# ASSIGNMENT:
Give back exactly the lines from the one that holds "Bolitas de coco" through the final line of the data; omit the pictures and add nothing.

# SUPPLIED RECORDS:
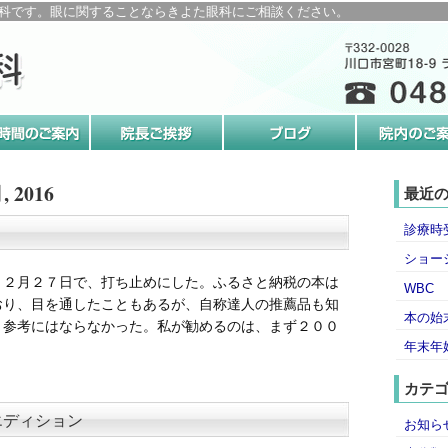
科です。眼に関することならきよた眼科にご相談ください。
 2016
最近
診療時
ショー
１２月２７日で、打ち止めにした。ふるさと納税の本は
WBC
おり、目を通したこともあるが、自称達人の推薦品も知
本の始
、参考にはならなかった。私が勧めるのは、まず２００
年末年
カテ
エディション
お知ら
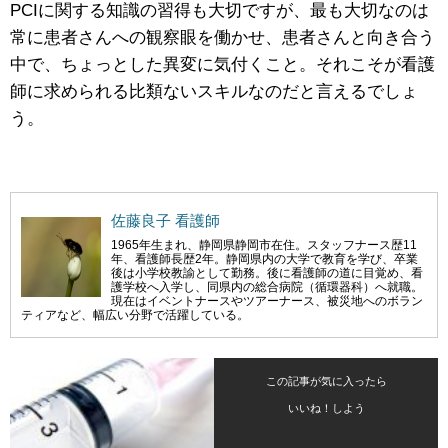
PCIに関する知識の習得も大切ですが、最も大切なのは
常に患者さんへの観察眼を働かせ、患者さんと向き合う
中で、ちょっとした異変に気付くこと。それこそが看護
師に求められる比類ないスキルなのだと言えるでしょ
う。
佐藤良子 看護師
1965年生まれ、静岡県静岡市在住。スタッフナース歴11
年、看護師長歴2年。静岡県内の大学で教育を学び、卒業
後は小学校教諭として勤務。後に看護師の道に目覚め、看
護学校へ入学し、同県内の総合病院（循環器科）へ就職。
現在はイベントナースやツアーナース、被災地へのボラン
ティアなど、幅広い分野で活躍している。
この記事が気に入ったら
いいね！しよう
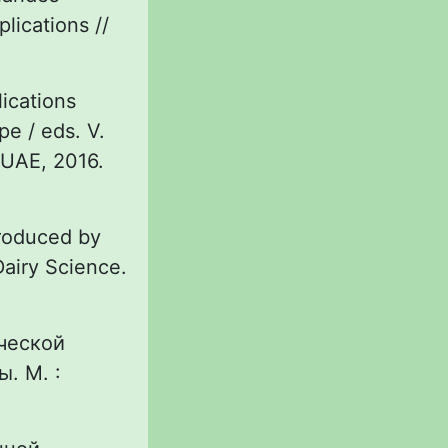
lications //
lications
pe / eds. V.
. UAE, 2016.
produced by
Dairy Science.
ической
. М. :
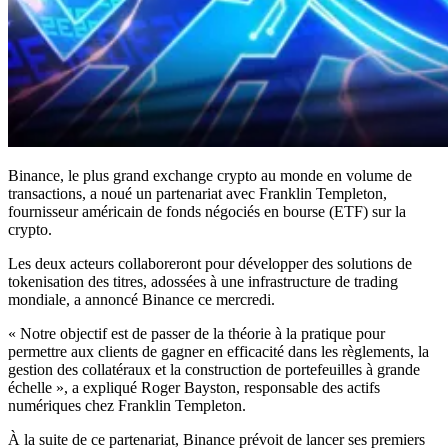
Binance, le plus grand exchange crypto au monde en volume de
transactions, a noué un partenariat avec Franklin Templeton,
fournisseur américain de fonds négociés en bourse (ETF) sur la
crypto.
Les deux acteurs collaboreront pour développer des solutions de
tokenisation des titres, adossées à une infrastructure de trading
mondiale, a annoncé Binance ce mercredi.
« Notre objectif est de passer de la théorie à la pratique pour
permettre aux clients de gagner en efficacité dans les règlements, la
gestion des collatéraux et la construction de portefeuilles à grande
échelle », a expliqué Roger Bayston, responsable des actifs
numériques chez Franklin Templeton.
À la suite de ce partenariat, Binance prévoit de lancer ses premiers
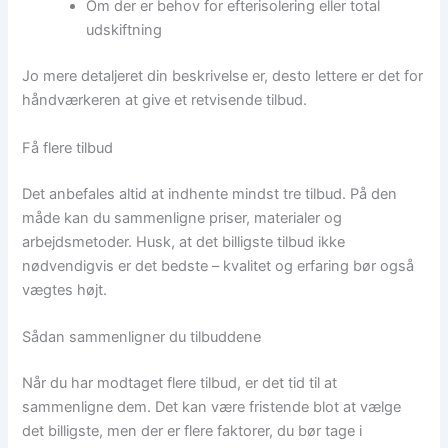
Om der er behov for efterisolering eller total
udskiftning
Jo mere detaljeret din beskrivelse er, desto lettere er det for
håndværkeren at give et retvisende tilbud.
Få flere tilbud
Det anbefales altid at indhente mindst tre tilbud. På den
måde kan du sammenligne priser, materialer og
arbejdsmetoder. Husk, at det billigste tilbud ikke
nødvendigvis er det bedste – kvalitet og erfaring bør også
vægtes højt.
Sådan sammenligner du tilbuddene
Når du har modtaget flere tilbud, er det tid til at
sammenligne dem. Det kan være fristende blot at vælge
det billigste, men der er flere faktorer, du bør tage i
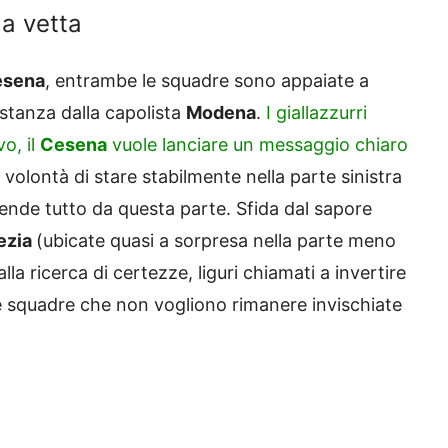
la vetta
esena
, entrambe le squadre sono appaiate a
istanza dalla capolista
Modena
.
I giallazzurri
o, il
Cesena
vuole lanciare un messaggio chiaro
 volontà di stare stabilmente nella parte sinistra
 pende tutto da questa parte. Sfida dal sapore
ezia
(ubicate quasi a sorpresa nella parte meno
lla ricerca di certezze, liguri chiamati a invertire
ue squadre che non vogliono rimanere invischiate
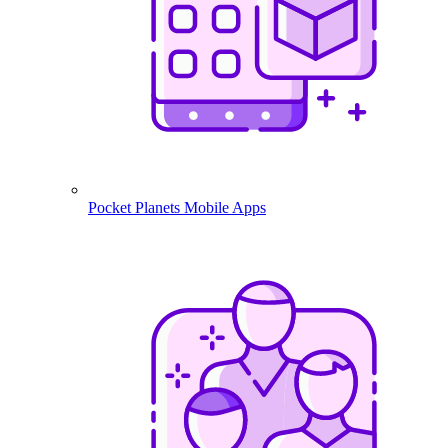
Pocket Planets
Mobile Apps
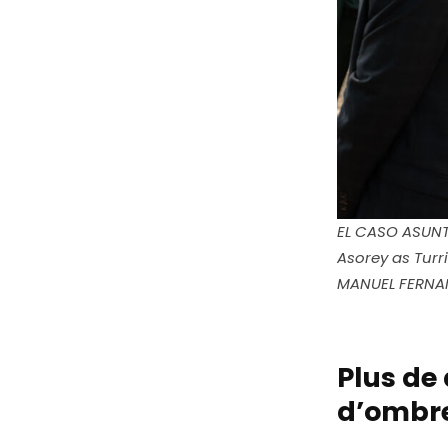
EL CASO ASUNTA
Asorey as Turri
MANUEL FERNA
Plus de 
d’ombre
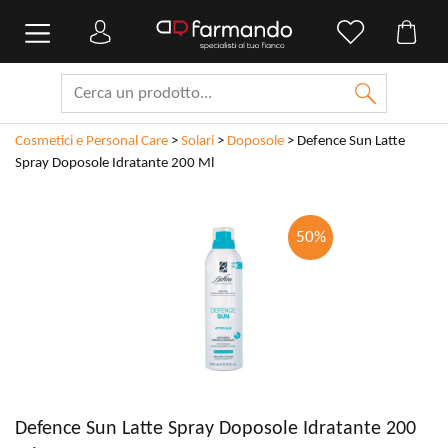
Cosmetici e Personal Care
>
Solari
>
Doposole
>
Defence Sun Latte
Spray Doposole Idratante 200 Ml
50%
Defence Sun Latte Spray Doposole Idratante 200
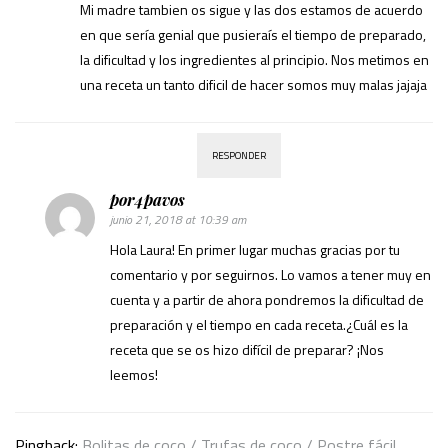
Mi madre tambien os sigue y las dos estamos de acuerdo
en que sería genial que pusieraís el tiempo de preparado,
la dificultad y los ingredientes al principio. Nos metimos en
una receta un tanto dificil de hacer somos muy malas jajaja
RESPONDER
por4pavos
junio 21, 2018 at 10:39 am
Hola Laura! En primer lugar muchas gracias por tu
comentario y por seguirnos. Lo vamos a tener muy en
cuenta y a partir de ahora pondremos la dificultad de
preparación y el tiempo en cada receta.¿Cuál es la
receta que se os hizo difícil de preparar? ¡Nos
leemos!
Pingback:
Bolitas de coco / Trufas de coco / Postre fácil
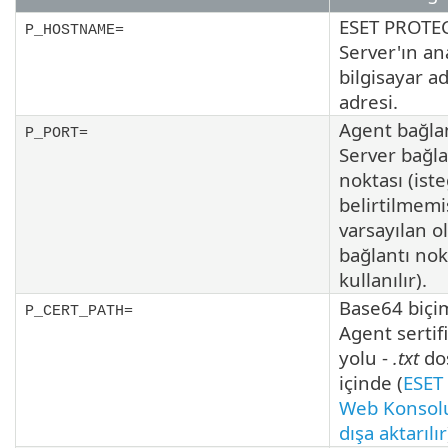
ESET PROTE
P_HOSTNAME=
Server'ın an
bilgisayar ad
adresi.
Agent bağlan
P_PORT=
Server bağla
noktası (iste
belirtilmemi
varsayılan o
bağlantı nok
kullanılır).
Base64 biçi
P_CERT_PATH=
Agent sertif
yolu -
.txt
do
içinde (
ESET
Web Konsol
dışa aktarılır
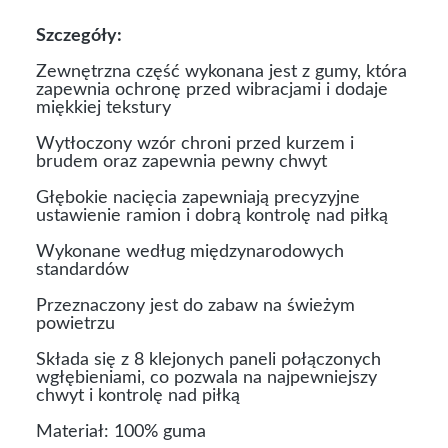
Szczegóły:
Zewnętrzna część wykonana jest z gumy, która
zapewnia ochronę przed wibracjami i dodaje
miękkiej tekstury
Wytłoczony wzór chroni przed kurzem i
brudem oraz zapewnia pewny chwyt
Głębokie nacięcia zapewniają precyzyjne
ustawienie ramion i dobrą kontrolę nad piłką
Wykonane według międzynarodowych
standardów
Przeznaczony jest do zabaw na świeżym
powietrzu
Składa się z 8 klejonych paneli połączonych
wgłębieniami, co pozwala na najpewniejszy
chwyt i kontrolę nad piłką
Materiał: 100% guma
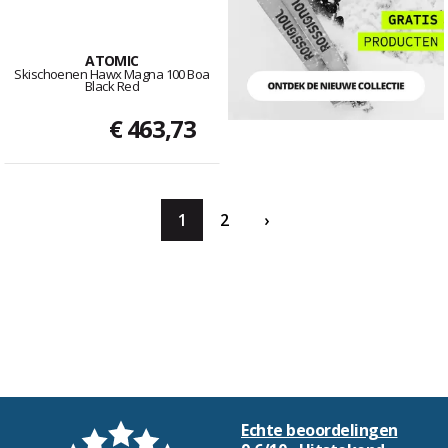
ATOMIC
Skischoenen Hawx Magna 100 Boa
Black Red
€ 463,73
1
2
›
Echte beoordelingen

# EXPECTED ANSWER:
Bolitas de coco / Trufas de coco / Postre fácil
ESET PROTE
P_HOSTNAME=
Server'ın an
bilgisayar ad
adresi.
Agent bağlan
P_PORT=
Server bağla
noktası (iste
belirtilmemi
varsayılan o
bağlantı nok
kullanılır).
Base64 biçi
P_CERT_PATH=
Agent sertif
yolu -
.txt
do
içinde (
ESET
Web Konsol
dışa aktarılır
Szczegóły:
Zewnętrzna część wykonana jest z gumy, która
zapewnia ochronę przed wibracjami i dodaje
miękkiej tekstury
Wytłoczony wzór chroni przed kurzem i
brudem oraz zapewnia pewny chwyt
Głębokie nacięcia zapewniają precyzyjne
ustawienie ramion i dobrą kontrolę nad piłką
Wykonane według międzynarodowych
standardów
Przeznaczony jest do zabaw na świeżym
powietrzu
Składa się z 8 klejonych paneli połączonych
wgłębieniami, co pozwala na najpewniejszy
chwyt i kontrolę nad piłką
Materiał: 100% guma
ATOMIC
Skischoenen Hawx Magna 100 Boa
Black Red
€ 463,73
1
2
›
Echte beoordelingen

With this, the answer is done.